* Exercise objective *
In the entries below, every line with the string "text" is to be reported.

++++

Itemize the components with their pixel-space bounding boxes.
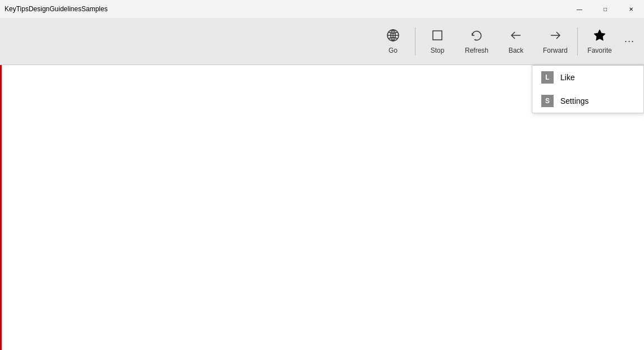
minimize-button[interactable]: — [567,0,592,18]
globe-icon [386,29,400,44]
close-button[interactable]: ✕ [618,0,644,18]
back-button[interactable]: Back [496,22,536,61]
like-key-badge: L [541,71,554,84]
toolbar: Go Stop Refresh [0,18,644,65]
stop-label: Stop [431,47,445,54]
close-icon: ✕ [629,6,633,12]
go-button[interactable]: Go [373,22,413,61]
more-icon: ··· [624,35,634,47]
title-bar: KeyTipsDesignGuidelinesSamples — □ ✕ [0,0,644,18]
stop-icon [431,29,444,44]
go-label: Go [389,47,398,54]
like-menu-item[interactable]: L Like [532,66,643,89]
separator-2 [577,27,578,56]
maximize-button[interactable]: □ [592,0,618,18]
toolbar-buttons: Go Stop Refresh [373,22,640,61]
star-icon [593,29,606,44]
window-controls: — □ ✕ [567,0,644,18]
like-label: Like [560,73,575,82]
back-label: Back [509,47,524,54]
maximize-icon: □ [604,6,607,12]
settings-label: Settings [560,96,589,105]
back-icon [509,29,523,44]
app-title: KeyTipsDesignGuidelinesSamples [4,5,108,13]
settings-key-badge: S [541,95,554,107]
forward-icon [549,29,562,44]
favorite-label: Favorite [587,47,611,54]
dropdown-menu: L Like S Settings [532,65,644,113]
refresh-icon [470,29,483,44]
separator-1 [415,27,415,56]
svg-rect-4 [433,31,442,40]
minimize-icon: — [577,6,582,12]
stop-button[interactable]: Stop [418,22,457,61]
favorite-button[interactable]: Favorite [580,22,619,61]
svg-marker-7 [594,30,605,40]
more-button[interactable]: ··· [619,22,640,61]
refresh-label: Refresh [465,47,488,54]
forward-label: Forward [543,47,568,54]
refresh-button[interactable]: Refresh [457,22,496,61]
forward-button[interactable]: Forward [536,22,575,61]
settings-menu-item[interactable]: S Settings [532,89,643,113]
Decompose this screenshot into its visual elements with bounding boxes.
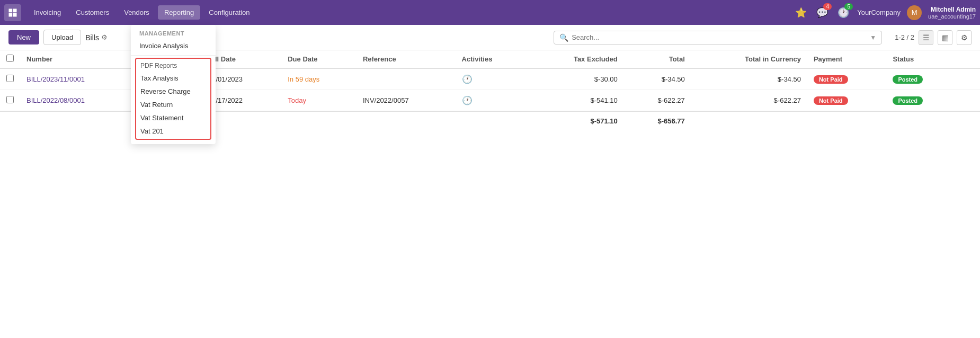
pdf-reports-label: PDF Reports <box>136 60 210 72</box>
company-selector[interactable]: YourCompany <box>857 8 901 16</box>
menu-item-invoicing[interactable]: Invoicing <box>28 5 67 20</box>
row2-due-date-text: Today <box>288 96 306 104</box>
header-payment[interactable]: Payment <box>807 50 886 68</box>
top-menu: Invoicing Customers Vendors Reporting Co… <box>28 5 794 20</box>
row2-total-currency: $-622.27 <box>691 90 807 112</box>
pdf-reverse-charge[interactable]: Reverse Charge <box>136 85 210 98</box>
row2-number-link[interactable]: BILL/2022/08/0001 <box>26 96 85 104</box>
menu-item-reporting[interactable]: Reporting <box>158 5 200 20</box>
bills-label: Bills ⚙ <box>85 33 108 42</box>
clock-button[interactable]: 🕐 5 <box>836 5 851 20</box>
pdf-tax-analysis[interactable]: Tax Analysis <box>136 72 210 85</box>
menu-item-customers[interactable]: Customers <box>69 5 115 20</box>
row2-checkbox <box>0 90 20 112</box>
header-due-date[interactable]: Due Date <box>281 50 357 68</box>
pdf-reports-section: PDF Reports Tax Analysis Reverse Charge … <box>135 58 211 130</box>
footer-total: $-656.77 <box>624 111 691 130</box>
row1-status: Posted <box>886 68 958 90</box>
header-total[interactable]: Total <box>624 50 691 68</box>
row1-activity-clock-icon[interactable]: 🕐 <box>462 75 473 84</box>
row1-number-link[interactable]: BILL/2023/11/0001 <box>26 75 85 83</box>
header-status[interactable]: Status <box>886 50 958 68</box>
messages-button[interactable]: 💬 4 <box>815 5 830 20</box>
row2-payment: Not Paid <box>807 90 886 112</box>
row2-status-badge: Posted <box>893 96 923 105</box>
footer-spacer <box>0 111 529 130</box>
row1-due-date: In 59 days <box>281 68 357 90</box>
search-input[interactable] <box>572 33 868 41</box>
header-tax-excluded[interactable]: Tax Excluded <box>529 50 624 68</box>
row1-due-date-text: In 59 days <box>288 75 319 83</box>
row2-options <box>958 90 980 112</box>
top-navigation: Invoicing Customers Vendors Reporting Co… <box>0 0 980 25</box>
row1-number[interactable]: BILL/2023/11/0001 <box>20 68 140 90</box>
avatar[interactable]: M <box>907 5 922 20</box>
select-all-checkbox[interactable] <box>6 55 14 62</box>
upload-button[interactable]: Upload <box>43 30 81 45</box>
top-right-controls: ⭐ 💬 4 🕐 5 YourCompany M Mitchell Admin u… <box>794 5 976 20</box>
management-section-label: Management <box>131 27 216 39</box>
menu-item-vendors[interactable]: Vendors <box>118 5 156 20</box>
pdf-vat-statement[interactable]: Vat Statement <box>136 111 210 124</box>
row1-checkbox <box>0 68 20 90</box>
header-options <box>958 50 980 68</box>
row1-total-currency: $-34.50 <box>691 68 807 90</box>
star-button[interactable]: ⭐ <box>794 5 808 20</box>
row1-payment-badge: Not Paid <box>814 75 848 84</box>
search-icon: 🔍 <box>559 33 568 42</box>
row1-total: $-34.50 <box>624 68 691 90</box>
header-total-currency[interactable]: Total in Currency <box>691 50 807 68</box>
kanban-view-button[interactable]: ▦ <box>938 30 952 45</box>
row1-tax-excluded: $-30.00 <box>529 68 624 90</box>
header-number[interactable]: Number <box>20 50 140 68</box>
menu-item-configuration[interactable]: Configuration <box>202 5 256 20</box>
app-logo[interactable] <box>4 4 21 21</box>
row2-due-date: Today <box>281 90 357 112</box>
user-name: Mitchell Admin <box>931 6 976 13</box>
header-activities[interactable]: Activities <box>456 50 529 68</box>
row2-status: Posted <box>886 90 958 112</box>
row1-status-badge: Posted <box>893 75 923 84</box>
row2-number[interactable]: BILL/2022/08/0001 <box>20 90 140 112</box>
row2-reference: INV/2022/0057 <box>357 90 456 112</box>
reporting-dropdown: Management Invoice Analysis PDF Reports … <box>131 25 216 130</box>
row1-options <box>958 68 980 90</box>
invoice-analysis-item[interactable]: Invoice Analysis <box>131 39 216 53</box>
row2-payment-badge: Not Paid <box>814 96 848 105</box>
pdf-vat-return[interactable]: Vat Return <box>136 98 210 111</box>
row2-activity-clock-icon[interactable]: 🕐 <box>462 96 473 105</box>
pdf-vat-201[interactable]: Vat 201 <box>136 124 210 130</box>
list-view-button[interactable]: ☰ <box>919 30 933 45</box>
user-info[interactable]: Mitchell Admin uae_accounting17 <box>928 6 976 20</box>
row2-activities[interactable]: 🕐 <box>456 90 529 112</box>
row1-activities[interactable]: 🕐 <box>456 68 529 90</box>
pagination-text: 1-2 / 2 <box>895 33 914 41</box>
row1-select-checkbox[interactable] <box>6 75 14 82</box>
row2-tax-excluded: $-541.10 <box>529 90 624 112</box>
gear-icon[interactable]: ⚙ <box>101 33 108 41</box>
search-bar[interactable]: 🔍 ▼ <box>554 31 882 45</box>
settings-view-button[interactable]: ⚙ <box>957 30 972 45</box>
header-reference[interactable]: Reference <box>357 50 456 68</box>
row2-total: $-622.27 <box>624 90 691 112</box>
row1-reference <box>357 68 456 90</box>
new-button[interactable]: New <box>8 30 39 45</box>
row1-payment: Not Paid <box>807 68 886 90</box>
view-controls: 1-2 / 2 ☰ ▦ ⚙ <box>895 30 972 45</box>
user-sub: uae_accounting17 <box>928 13 976 20</box>
header-checkbox-col <box>0 50 20 68</box>
clock-badge: 5 <box>844 3 853 10</box>
search-dropdown-button[interactable]: ▼ <box>870 34 876 41</box>
message-badge: 4 <box>823 3 832 10</box>
footer-end <box>691 111 980 130</box>
row2-select-checkbox[interactable] <box>6 96 14 103</box>
footer-tax-excluded: $-571.10 <box>529 111 624 130</box>
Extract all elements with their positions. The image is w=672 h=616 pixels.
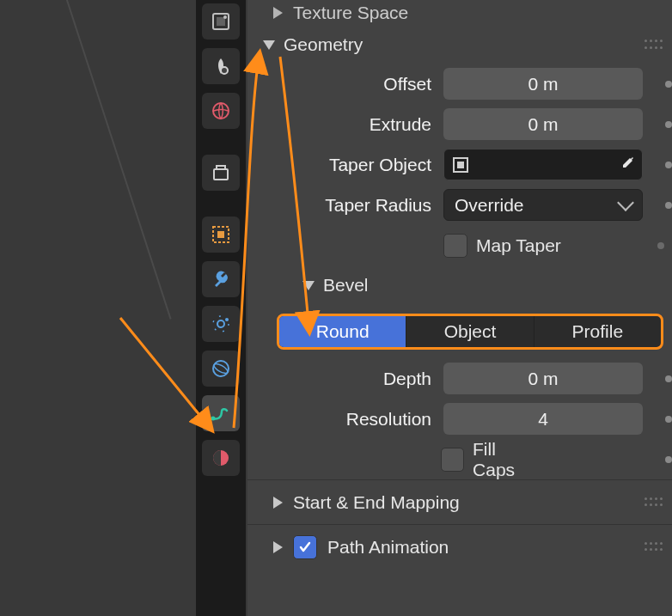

++++

* Worked solution *
row2-due-date-text: Today <box>288 96 306 104</box>
row1-due-date-text: In 59 days <box>288 75 319 83</box>
pagination-text: 1-2 / 2 <box>895 33 914 41</box>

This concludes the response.